And so we are in deepest winter, which exposes a Westerner in Hong Kong to changeable behaviour.
Not by clouds or winds, but by people.
There is a wildly popular app here from the Hong Kong Observatory. It shows temperature range and carries symbols, and offers advice on accessories that may be useful to get through the day. Usually the emblems are a sun, maybe a cloud, and often rain drops. (There used to be an umbrella, but that could change, given the brolly is tantamount to a logo for the democracy protests. The Observatory defends Hong Kong people against showers, not President Xi Jinping.)
This last week there have been three days when the app has shown a jumper, a scarf and a thermometer, with no mercury whatsoever. It's the Observatory's way of imparting the frozen future: "The temperature is dipping, Hong Kong. It may descend all the way to ... 11 degrees."
Earlier this month, the Observatory went even further, reminding citizenry not just of fashion choices required to guard against the numbing impact of the predicted chill, but issuing domestic warnings. It intoned: "Do not light fires indoors as a means to keep warm."
Heating in houses is extremely rare in HK. For the few weeks of the year it actually is slightly nippy, people, evidently, must be steered away from improvisation involving embers. Living room bonfires are never a great idea but especially so in a dense city. There goes the neighbourhood. Up in flames.

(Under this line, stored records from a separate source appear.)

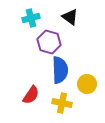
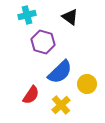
cyan cross: moved 4 px left, 3 px up
purple hexagon: moved 6 px left
blue semicircle: moved 2 px down; rotated 48 degrees clockwise
yellow cross: moved 1 px left, 2 px down; rotated 36 degrees clockwise
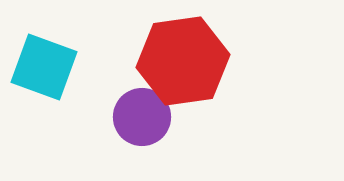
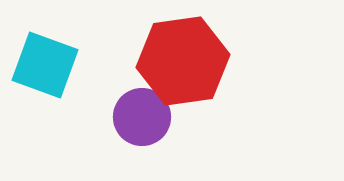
cyan square: moved 1 px right, 2 px up
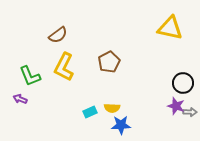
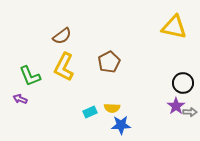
yellow triangle: moved 4 px right, 1 px up
brown semicircle: moved 4 px right, 1 px down
purple star: rotated 18 degrees clockwise
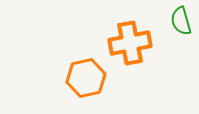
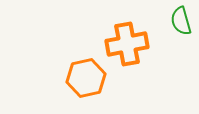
orange cross: moved 3 px left, 1 px down
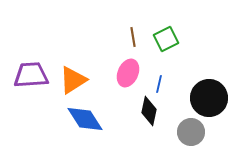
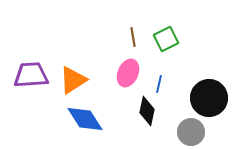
black diamond: moved 2 px left
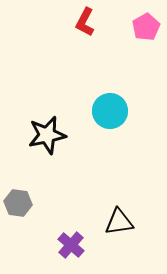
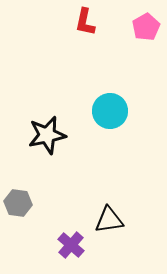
red L-shape: rotated 16 degrees counterclockwise
black triangle: moved 10 px left, 2 px up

Here at last we get to the changeable behaviour of Hong Kongers. This panicky attitude to cold outdoors makes no sense because, for the rest of the year, air conditioning in HK is vicious. It's December with a roof. Do Hong Kongers wince? No. I, a Glaswegian, and another couple of expats are generally the only ones lamenting the interior chill.

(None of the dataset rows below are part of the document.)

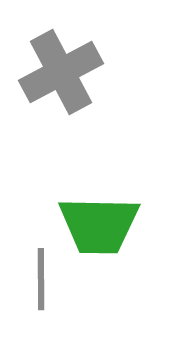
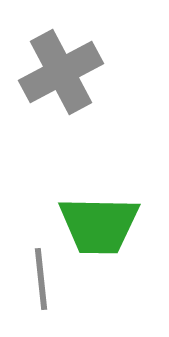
gray line: rotated 6 degrees counterclockwise
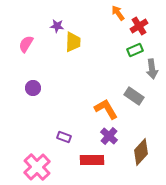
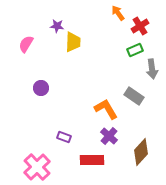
red cross: moved 1 px right
purple circle: moved 8 px right
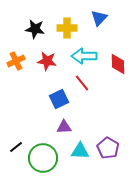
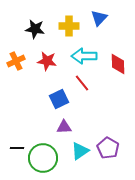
yellow cross: moved 2 px right, 2 px up
black line: moved 1 px right, 1 px down; rotated 40 degrees clockwise
cyan triangle: rotated 36 degrees counterclockwise
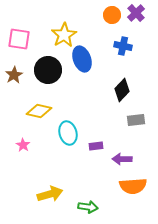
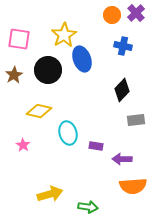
purple rectangle: rotated 16 degrees clockwise
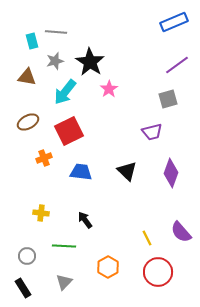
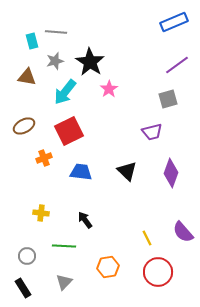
brown ellipse: moved 4 px left, 4 px down
purple semicircle: moved 2 px right
orange hexagon: rotated 20 degrees clockwise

I had never thought of lighting a fire indoors. But now the idea has been plopped into my head, there have been some air-conditioned conference rooms that could happily have seen me turning to tinder; not for a hook up but a warm up.
Now and again, the issue of over vigorous air con is raised but change never happens. Hong Kongers get cold feet.
But I am not laughing good-naturedly at the cold weather warnings. I am working out how they can be used to expose Hong Kong to its hypothermia hypocrisy. If people here are that afraid of the cold in winter, why not acknowledge they're enduring it all year round and also paying the electricity bill? Maybe one day, Glaswegian hackers (ok, me) could get into the Observatory app, post the temperature range of air conditioned malls and cafes and only when Hong Kong has got out its mitts and scarves would it be revealed these were the conditions in the Harbour City Mall. And just about every office.
Meantime, since early December, there has been a winter range in H&M selling thermals. The store itself will be air conditioned into a fashion fridge, but no Hong Konger will notice that as they fight their way through to buy long johns. I will stock up too. But I call such thermals the air condition range.